== Segment start ==

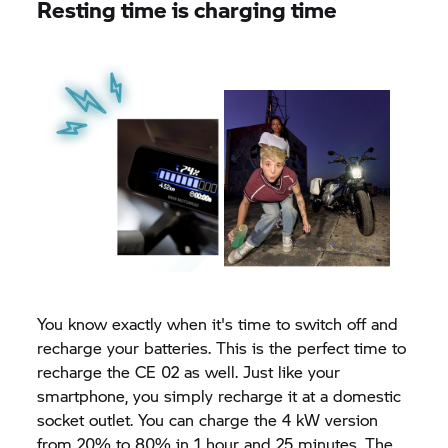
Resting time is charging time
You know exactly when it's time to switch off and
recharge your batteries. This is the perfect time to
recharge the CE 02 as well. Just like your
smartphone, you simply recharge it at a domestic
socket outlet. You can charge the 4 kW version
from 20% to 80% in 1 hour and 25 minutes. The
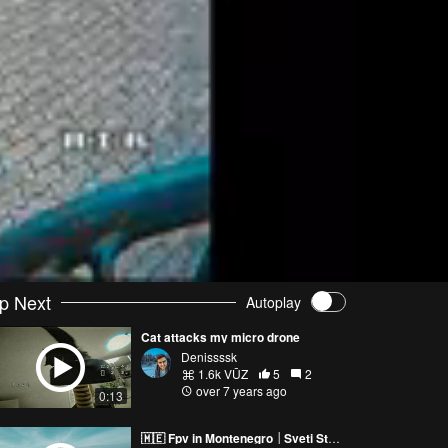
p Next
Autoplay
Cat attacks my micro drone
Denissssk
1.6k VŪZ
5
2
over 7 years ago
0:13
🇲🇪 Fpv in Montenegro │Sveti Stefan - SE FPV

== Segment end ==
== Segment start ==

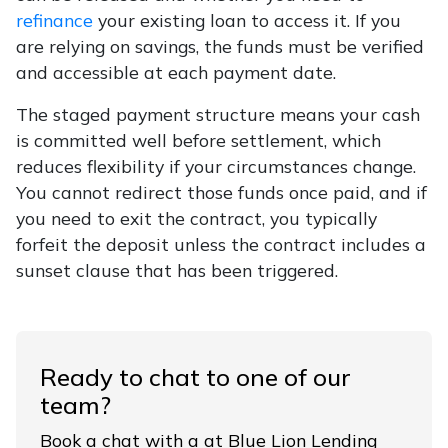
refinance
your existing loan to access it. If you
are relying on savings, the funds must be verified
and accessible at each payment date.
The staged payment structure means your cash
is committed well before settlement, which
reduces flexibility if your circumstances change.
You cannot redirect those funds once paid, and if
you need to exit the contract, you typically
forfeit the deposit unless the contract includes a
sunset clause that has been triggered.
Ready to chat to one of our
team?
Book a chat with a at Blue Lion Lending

== Segment end ==

Problem details: Go through the records and show every line with the string "recharge" in it.

Output for this exercise:
recharge your batteries. This is the perfect time to
recharge the CE 02 as well. Just like your
smartphone, you simply recharge it at a domestic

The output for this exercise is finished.